▸ Exercise objective: Whenever the word "mayo" turns up in a line of the data below, copy that line.

+-------+

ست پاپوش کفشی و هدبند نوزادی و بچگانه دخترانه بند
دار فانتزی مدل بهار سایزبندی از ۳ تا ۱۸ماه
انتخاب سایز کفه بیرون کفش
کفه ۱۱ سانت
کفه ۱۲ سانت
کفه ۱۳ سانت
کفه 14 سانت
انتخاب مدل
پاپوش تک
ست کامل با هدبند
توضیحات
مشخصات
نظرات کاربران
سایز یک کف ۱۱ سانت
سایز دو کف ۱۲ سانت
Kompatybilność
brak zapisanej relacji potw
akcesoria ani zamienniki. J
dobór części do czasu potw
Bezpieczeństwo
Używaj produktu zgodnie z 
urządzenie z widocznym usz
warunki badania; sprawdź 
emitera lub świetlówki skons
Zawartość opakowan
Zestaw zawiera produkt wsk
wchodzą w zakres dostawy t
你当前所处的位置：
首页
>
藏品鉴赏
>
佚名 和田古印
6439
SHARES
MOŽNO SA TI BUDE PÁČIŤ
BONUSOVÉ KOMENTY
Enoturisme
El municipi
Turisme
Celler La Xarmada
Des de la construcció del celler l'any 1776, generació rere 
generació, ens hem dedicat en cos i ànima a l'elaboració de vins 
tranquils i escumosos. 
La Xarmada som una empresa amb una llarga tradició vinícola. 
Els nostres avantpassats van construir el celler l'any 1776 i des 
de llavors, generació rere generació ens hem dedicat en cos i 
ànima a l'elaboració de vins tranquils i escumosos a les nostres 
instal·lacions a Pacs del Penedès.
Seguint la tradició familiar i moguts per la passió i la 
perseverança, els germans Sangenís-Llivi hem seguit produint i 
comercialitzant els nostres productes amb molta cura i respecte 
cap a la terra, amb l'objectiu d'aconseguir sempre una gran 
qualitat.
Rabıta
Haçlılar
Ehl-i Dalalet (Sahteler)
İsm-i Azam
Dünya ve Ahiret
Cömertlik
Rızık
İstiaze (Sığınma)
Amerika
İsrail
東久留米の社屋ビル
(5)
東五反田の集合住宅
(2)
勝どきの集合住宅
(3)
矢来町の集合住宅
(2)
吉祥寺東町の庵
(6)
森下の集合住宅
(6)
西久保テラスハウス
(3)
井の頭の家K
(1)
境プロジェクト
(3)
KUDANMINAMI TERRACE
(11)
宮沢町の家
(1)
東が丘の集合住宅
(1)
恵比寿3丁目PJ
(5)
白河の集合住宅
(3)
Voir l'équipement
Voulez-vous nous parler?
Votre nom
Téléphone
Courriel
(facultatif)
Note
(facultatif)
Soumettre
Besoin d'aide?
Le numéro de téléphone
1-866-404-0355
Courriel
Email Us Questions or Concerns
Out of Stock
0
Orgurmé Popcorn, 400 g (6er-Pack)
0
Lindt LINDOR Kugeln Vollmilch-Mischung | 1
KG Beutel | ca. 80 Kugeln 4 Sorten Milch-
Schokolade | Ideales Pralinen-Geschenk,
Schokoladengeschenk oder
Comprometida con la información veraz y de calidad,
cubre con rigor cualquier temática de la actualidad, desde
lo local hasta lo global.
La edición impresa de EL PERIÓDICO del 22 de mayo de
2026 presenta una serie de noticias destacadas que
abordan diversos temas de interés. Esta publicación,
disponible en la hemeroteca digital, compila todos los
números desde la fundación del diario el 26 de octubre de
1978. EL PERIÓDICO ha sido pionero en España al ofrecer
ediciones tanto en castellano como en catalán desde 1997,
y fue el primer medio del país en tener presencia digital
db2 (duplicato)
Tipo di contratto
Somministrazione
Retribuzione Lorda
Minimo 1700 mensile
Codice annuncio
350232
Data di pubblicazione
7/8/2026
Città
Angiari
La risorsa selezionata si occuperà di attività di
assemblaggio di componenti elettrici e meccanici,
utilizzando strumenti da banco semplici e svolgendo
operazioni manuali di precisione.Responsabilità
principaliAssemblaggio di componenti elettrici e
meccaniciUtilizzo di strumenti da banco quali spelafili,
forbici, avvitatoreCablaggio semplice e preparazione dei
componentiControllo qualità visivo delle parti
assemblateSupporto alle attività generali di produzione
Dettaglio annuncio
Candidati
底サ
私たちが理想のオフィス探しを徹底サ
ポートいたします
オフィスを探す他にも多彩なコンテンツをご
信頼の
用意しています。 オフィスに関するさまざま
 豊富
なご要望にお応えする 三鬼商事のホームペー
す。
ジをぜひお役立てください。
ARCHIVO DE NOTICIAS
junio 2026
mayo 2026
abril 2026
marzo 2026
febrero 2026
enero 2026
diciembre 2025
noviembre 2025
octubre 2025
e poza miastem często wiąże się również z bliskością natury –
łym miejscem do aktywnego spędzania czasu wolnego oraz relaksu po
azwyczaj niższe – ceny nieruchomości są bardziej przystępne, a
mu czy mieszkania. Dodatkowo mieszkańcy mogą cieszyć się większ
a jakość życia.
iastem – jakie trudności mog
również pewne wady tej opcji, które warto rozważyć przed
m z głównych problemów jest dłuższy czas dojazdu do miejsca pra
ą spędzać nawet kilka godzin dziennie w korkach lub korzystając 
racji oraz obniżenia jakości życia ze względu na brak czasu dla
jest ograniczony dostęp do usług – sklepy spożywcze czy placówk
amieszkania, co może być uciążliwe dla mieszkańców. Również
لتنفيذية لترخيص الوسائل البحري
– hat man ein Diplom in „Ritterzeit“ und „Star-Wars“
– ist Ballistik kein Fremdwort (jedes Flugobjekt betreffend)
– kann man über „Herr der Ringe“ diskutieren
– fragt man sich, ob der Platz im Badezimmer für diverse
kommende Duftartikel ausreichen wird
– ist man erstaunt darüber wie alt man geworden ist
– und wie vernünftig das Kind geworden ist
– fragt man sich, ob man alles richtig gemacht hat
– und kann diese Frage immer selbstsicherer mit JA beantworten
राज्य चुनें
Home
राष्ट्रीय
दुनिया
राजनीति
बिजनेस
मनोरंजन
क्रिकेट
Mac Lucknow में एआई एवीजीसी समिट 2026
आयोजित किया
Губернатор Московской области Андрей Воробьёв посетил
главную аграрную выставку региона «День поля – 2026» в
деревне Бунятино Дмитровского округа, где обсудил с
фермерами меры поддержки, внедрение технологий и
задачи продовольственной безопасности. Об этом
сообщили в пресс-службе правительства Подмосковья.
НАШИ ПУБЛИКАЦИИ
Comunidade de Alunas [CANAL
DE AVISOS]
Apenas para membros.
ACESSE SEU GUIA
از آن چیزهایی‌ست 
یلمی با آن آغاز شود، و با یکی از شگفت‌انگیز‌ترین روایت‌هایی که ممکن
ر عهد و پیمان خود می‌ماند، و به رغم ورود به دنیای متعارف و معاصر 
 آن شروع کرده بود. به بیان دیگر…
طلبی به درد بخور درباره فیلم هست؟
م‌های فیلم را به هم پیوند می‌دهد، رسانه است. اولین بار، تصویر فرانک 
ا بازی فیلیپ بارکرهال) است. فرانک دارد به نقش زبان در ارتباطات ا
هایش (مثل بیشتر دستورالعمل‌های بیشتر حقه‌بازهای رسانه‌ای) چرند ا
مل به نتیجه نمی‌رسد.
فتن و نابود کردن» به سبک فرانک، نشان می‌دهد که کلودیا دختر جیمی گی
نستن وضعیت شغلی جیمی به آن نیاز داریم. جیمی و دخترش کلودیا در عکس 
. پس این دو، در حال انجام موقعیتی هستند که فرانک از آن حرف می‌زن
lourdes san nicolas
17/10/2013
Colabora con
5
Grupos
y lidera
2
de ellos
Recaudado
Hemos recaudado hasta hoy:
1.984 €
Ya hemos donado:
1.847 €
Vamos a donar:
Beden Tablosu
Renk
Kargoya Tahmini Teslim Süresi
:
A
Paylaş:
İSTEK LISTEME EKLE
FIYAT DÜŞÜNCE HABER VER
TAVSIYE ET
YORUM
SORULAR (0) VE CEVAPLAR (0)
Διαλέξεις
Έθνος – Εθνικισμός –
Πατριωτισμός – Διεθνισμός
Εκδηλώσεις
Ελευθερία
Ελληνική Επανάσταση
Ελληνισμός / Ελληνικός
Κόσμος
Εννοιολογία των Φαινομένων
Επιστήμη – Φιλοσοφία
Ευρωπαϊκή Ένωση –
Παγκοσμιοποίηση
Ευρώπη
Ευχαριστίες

+-------+

▸ Response to this exercise:
La edición impresa de EL PERIÓDICO del 22 de mayo de
mayo 2026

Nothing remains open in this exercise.